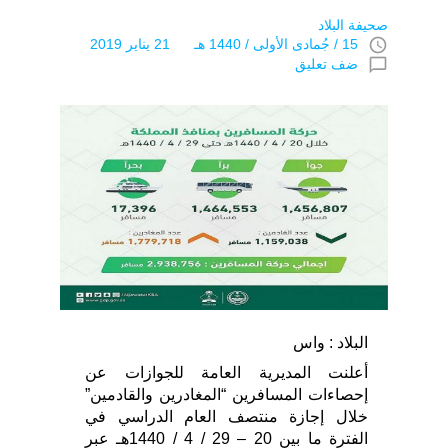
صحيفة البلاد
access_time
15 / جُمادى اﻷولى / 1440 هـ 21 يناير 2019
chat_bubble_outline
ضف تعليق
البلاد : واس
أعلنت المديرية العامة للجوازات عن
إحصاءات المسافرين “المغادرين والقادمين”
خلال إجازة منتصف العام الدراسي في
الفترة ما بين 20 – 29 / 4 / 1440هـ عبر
===============
Task description
Only one span of lines is wanted: the line with "خلال إجازة منتصف العام الدراسي في" and every line after it to the end of the entries, output exactly.

Answer
خلال إجازة منتصف العام الدراسي في
الفترة ما بين 20 – 29 / 4 / 1440هـ عبر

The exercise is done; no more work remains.